Um homem, já de certa idade, barba grisalha à Ernest Hemingway, vai para a praia ao fim da tarde, todos os dias, à hora em que quase toda a gente se vai embora. Leva uma cadeira articulada debaixo do braço. Senta-se, estrategicamente, ao centro do areal de frente para o que resta do sol da tarde. Coloca uma mesinha discreta ao seu lado direito onde pousa o livro que vai ler. Traz também uma garrafa de água. O homem começa a ler o livro, em total compenetração, sem se distrair com os transeuntes que passam à sua volta. Questiono-me se lê um livro do Miguel Sousa Tavares, do Paulo Coelho ou um qualquer título de literatura "light", que invadem maioritariamente as leituras de praia dos veraneantes.

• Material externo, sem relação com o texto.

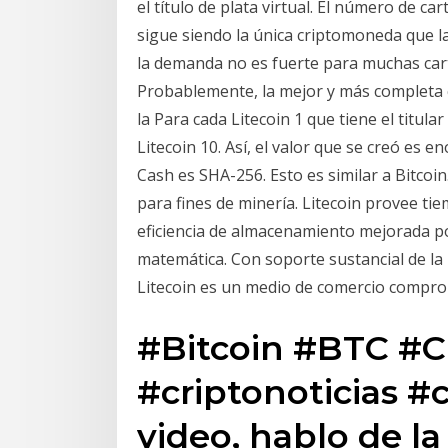
el título de plata virtual. El número de car
sigue siendo la única criptomoneda que la
la demanda no es fuerte para muchas cart
Probablemente, la mejor y más completa c
la Para cada Litecoin 1 que tiene el titul
Litecoin 10. Así, el valor que se creó es 
Cash es SHA-256. Esto es similar a Bitcoi
para fines de minería. Litecoin provee ti
eficiencia de almacenamiento mejorada p
matemática. Con soporte sustancial de la 
Litecoin es un medio de comercio compro
#Bitcoin #BTC #
#criptonoticias #c
video, hablo de l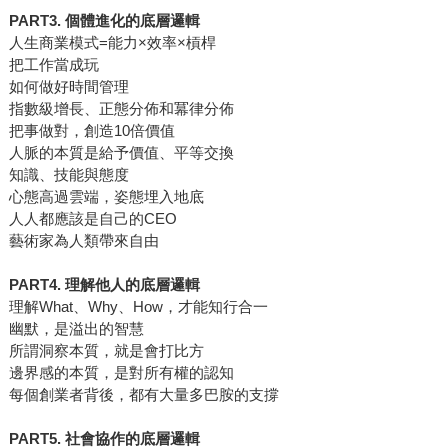
PART3. 個體進化的底層邏輯
人生商業模式=能力×效率×槓桿
把工作當成玩
如何做好時間管理
指數級增長、正態分佈和冪律分佈
把事做對，創造10倍價值
人脈的本質是給予價值、平等交換
知識、技能與態度
心態高過雲端，姿態埋入地底
人人都應該是自己的CEO
藝術家為人類帶來自由
PART4. 理解他人的底層邏輯
理解What、Why、How，才能知行合一
幽默，是溢出的智慧
所謂洞察本質，就是會打比方
邊界感的本質，是對所有權的認知
每個創業者背後，都有大量多巴胺的支撐
PART5. 社會協作的底層邏輯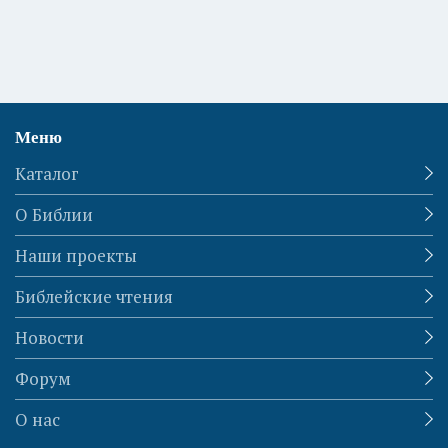
Меню
Каталог
О Библии
Наши проекты
Библейские чтения
Новости
Форум
О нас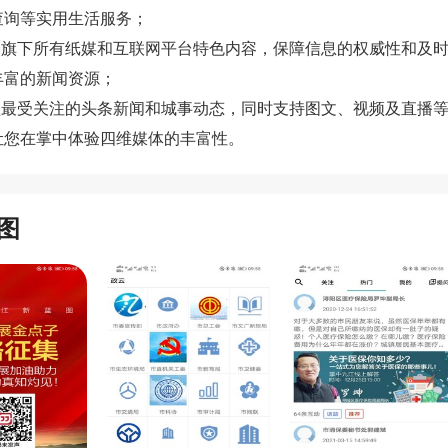
查询等实用生活服务；
整合旗下所有纸媒和互联网平台特色内容，保障信息的权威性和及
丰富的新闻资源；
涵盖最受关注的头条新闻和城事动态，同时支持图文、视频及直播
让您在掌中体验四维媒体的丰富性。
图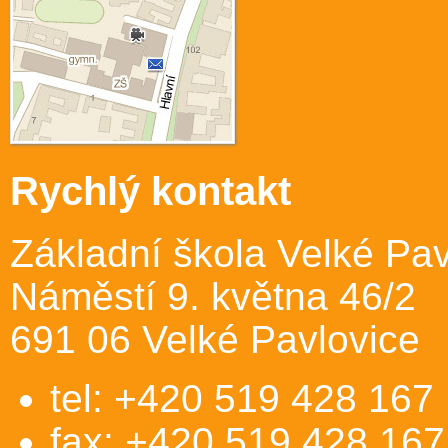
Rychlý kontakt
Základní škola Velké Pav
Náměstí 9. května 46/2
691 06 Velké Pavlovice
tel: +420 519 428 167
fax: +420 519 428 167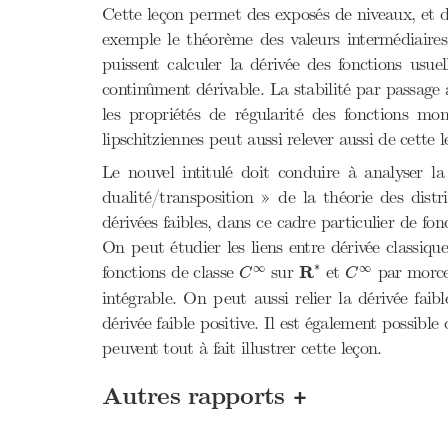
Cette leçon permet des exposés de niveaux, et de
exemple le théorème des valeurs intermédiaires
puissent calculer la dérivée des fonctions usue
continûment dérivable. La stabilité par passage à
les propriétés de régularité des fonctions mo
lipschitziennes peut aussi relever aussi de cette 
Le nouvel intitulé doit conduire à analyser l
dualité/transposition » de la théorie des distr
dérivées faibles, dans ce cadre particulier de fo
On peut étudier les liens entre dérivée classique
R
∗
C
∞
C
∞
∗
∞
∞
fonctions de classe
sur
R
et
par morc
C
C
intégrable. On peut aussi relier la dérivée faib
dérivée faible positive. Il est également possibl
peuvent tout à fait illustrer cette leçon.
+
Autres rapports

Até que me dou conta que aquele homem, que todos os dias ao fim da tarde pratica o ritual de se sentar no meio da praia de frente para o sol, alheio a tudo e a todos, num belo e quente dia de Verão, está a ler o demencial livro "As Benevolentes" de Jonathan Littell, um grosso volume de quase 900 páginas sobre os horrores do nazismo. Engoli em seco e fui molhar os pés no mar para arrefecer o choque presenciado.
5 comentários:
Eu também costumo guardar esses livros para o verão. Por exemplo, os do Lobo Antunes estão quase todos tingidos de bronzeador.
Já peguei nesse livro 50 vezes, com intuito de o comprar, mas faltou-me a coragem para o fazer. Tenho de admitir que eu sou dos que lê coisas mais soft no verão. No Inverno gosto dos russos.
oh victor, mas não se estava mesmo a ver que com essa rotina o homem dificilmente estaria a ler o Tavares ou o Coelho?
Sim, sim, mas daí até estar a ler o Littell...
Para quem leia o ano todo é quase indiferente. O quase deriva de eu, quando li esse livro, ter passado pela experiência de me sentir mais confortável se estivesse em casa, ou simplesmente sózinho.